*** Block opens ***

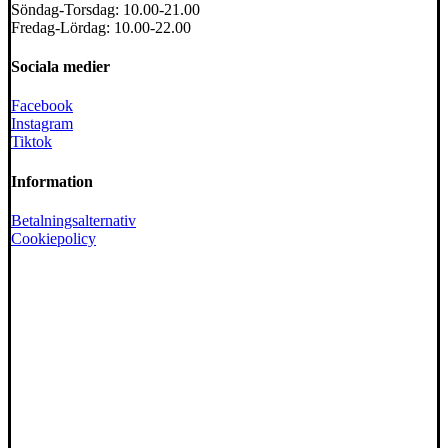
Söndag-Torsdag: 10.00-21.00
Fredag-Lördag: 10.00-22.00
Sociala medier
Facebook
Instagram
Tiktok
Information
Betalningsalternativ
Cookiepolicy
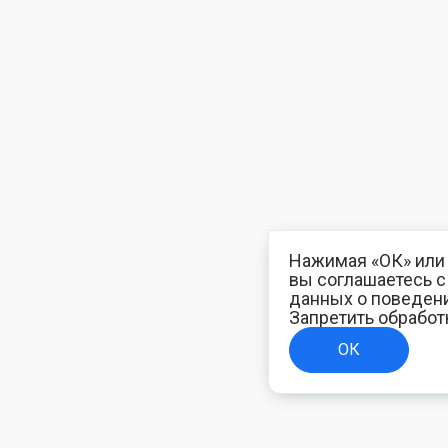
Нажимая «ОК» или 
вы соглашаетесь 
данных о поведени
Запретить обработ
ОК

*** Block closes ***

** What to do **
Without the pictures, transcribe the lines from the one containing "Fredag-Lördag: 10.00-22.00" through the end of the data, exactly and only those.

** Answer to this problem **
Fredag-Lördag: 10.00-22.00
Sociala medier
Facebook
Instagram
Tiktok
Information
Betalningsalternativ
Cookiepolicy
Нажимая «ОК» или 
вы соглашаетесь 
данных о поведени
Запретить обработ
ОК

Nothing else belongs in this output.